I feel like I am in a cloud, a heavy cloud, a cloud that is distorting me and my feelings.  I feel nothing, but I feel everything at the same time.  I'm walking on egg shells waiting for my kids to fall in a heap and at the same time trying to keep it together myself. 

Its been over a week now since I blogged and the longer I don't blog, the easier it is not to.  It's much easier to not write because that means I don't have to feel and not feeling is a much easier option but I know that by  not recognising and facing my emotions I am only putting off the inevitable and that is the rollercoaster ride that is GRIEF.   (Hey, now there's a great name for a new ride at any number of theme parks out there- "The Grief") 

I've spent the last week on the Gold Coast with my family and some very good friends.  I swam everyday - oh and it was fresh, cold and amazingly beautiful.  There is something very special about the power of a wave and diving underneath to the sandy bottom to avoid been tumble turned by the enertia that is a moving power force.  Just makes you feel alive.   Swimming in the ocean is like nothing else and I love it.  I don't always last a long time, but I love it.  

Knowing I was on the Coast for 7 nights was a challenge of sorts.  As much as I enjoyed being there, by the 5th night I was ready for my Island home and so were my kids.  Joel said to me at one point "Mum, I want to go home.  Its been too long"  And I agreed.   

When we finally arrived home I think all three of us took a nice long breath and smiled.  There really is no place like home, and I love and appreciate mine.  I love my community, I love my friends, I love my environment.  I can't imagine being anywhere else and I have no intention of going anywhere anytime soon.  I am very blessed. 

I had a friend visit yesterday who I have known forever, she was the photographer at our wedding.  She came armed with gifts for me.  She had had a series of our wedding photos re-printed and enlarged - WOW (you can imagine the tears hey).  Adam and I looked like babies.  The way we looked at each other, you can see the love.  I can't believe that we found each other and had such an incredible 18 years and I equally can't believe that he has  been taken away from me so soon.  It really isn't fair but what can you do?  Nothing will bring him back and he would be pissed off if he saw be crumbling in the corner not able to breath or move or take care of our kids and so it is that I continue to get up every morning, breathe, say "yes" to the world and the flow of life, feed my kids and keep them safe.  I keep moving. 

The little puppy has been a God send for the kids and for me.  She is adorable and she absolutely loves being smothered with love that all of us give her.  I am not enjoying the weeing and pooping or whinning at 5am in the morning, but you have to take the good with the bad - such is life.   I would recommend a puppy to anyone who is grieving - honestly it is the best thing that I have done for my family and I in the last 7 weeks.  

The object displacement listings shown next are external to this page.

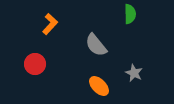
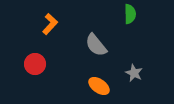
orange ellipse: rotated 10 degrees counterclockwise
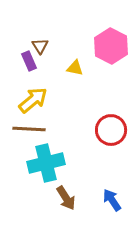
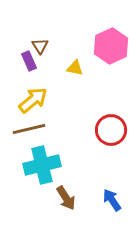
pink hexagon: rotated 8 degrees clockwise
brown line: rotated 16 degrees counterclockwise
cyan cross: moved 4 px left, 2 px down
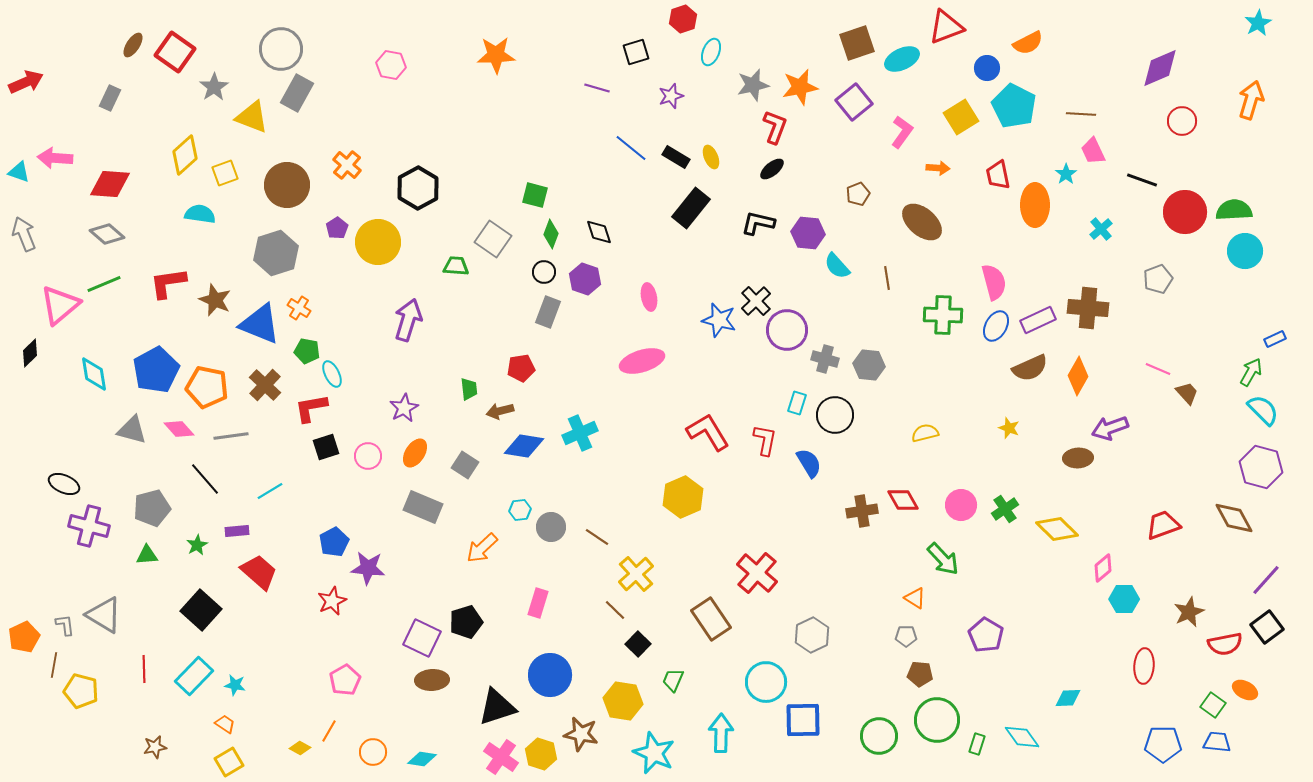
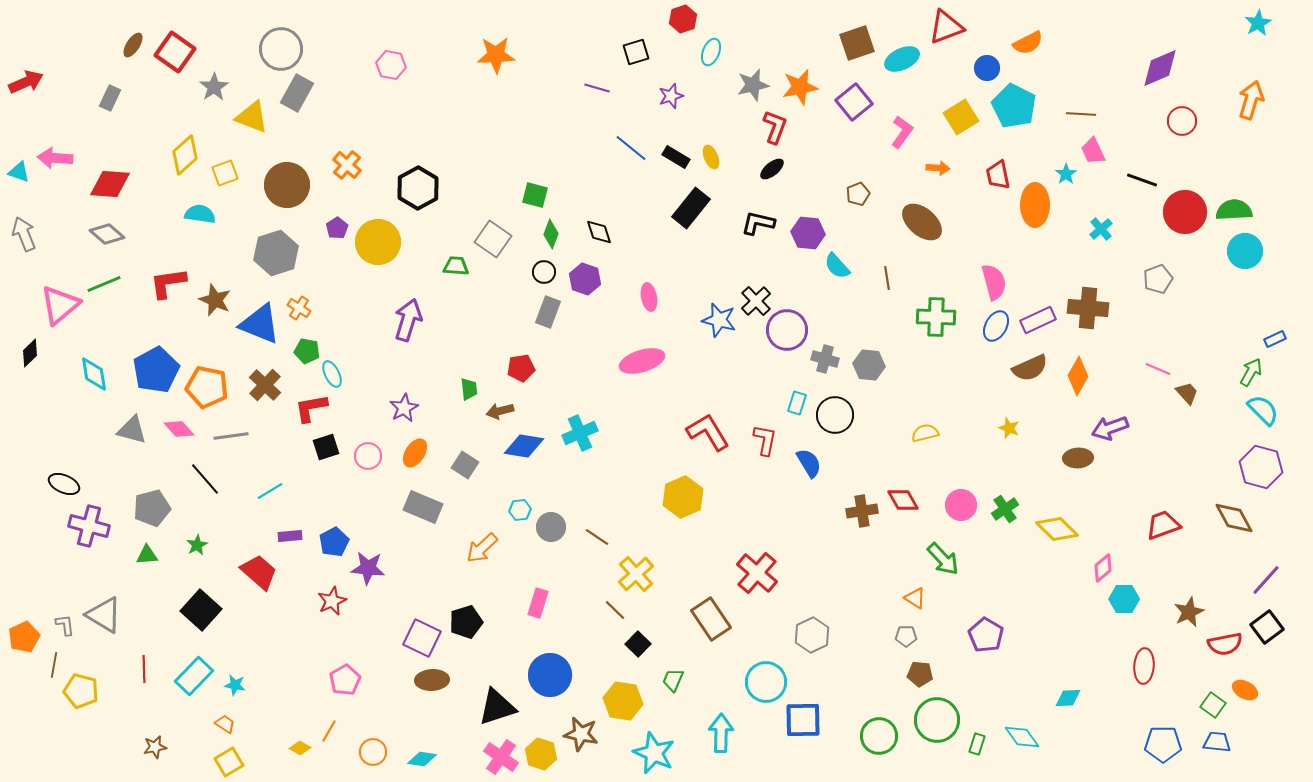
green cross at (943, 315): moved 7 px left, 2 px down
purple rectangle at (237, 531): moved 53 px right, 5 px down
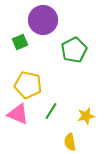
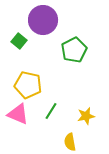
green square: moved 1 px left, 1 px up; rotated 28 degrees counterclockwise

I can't believe it will be 8 weeks on Thursday that Adam passed away.  It only seems like yesterday.  I will never forget that sequences of events that happened between 11am and 4:30pm on that day.  From the second the police officers came to my work to the moment I had to tell my two beautiful innocent little boys that their Dad had died and their incomprehensible wails that came.  Our lives changed forever that day but their little souls and the loss they were and continue to feel is debilitating.  It feels like my chest is in a vice and slowly being crushed, some times the ache is all encompassing right down to my knees.  Yes I'm hurting, yes I'm angry, yes I'm sad.  But yes I will continue to step into the river of life and live, yes I will continue to teach my children to have fun and yes I will continue to grow and to help my children become the best men that they can be.  I hope I do a good job.

Is crazy what little things set me off..........this afternoon I made a coffee,, it was a plunger coffee and I had to pull the plunger out of the cupboard.  I haven't used that plunger since Adam and I and the kids did our road trip to Sydney in the January school holidays.  So seeing that little red plunger sent me into a spin - crazy hey?

Thanks for tuning in, sorry its been a while.  It took a bit to get back to my keyboard but here I am.  Easter and the school holidays really weren't as easy as I would have hoped but like I keep saying, "one step at a time Jodie", "keep breathing Jodie" "slowly, slowly Jodie".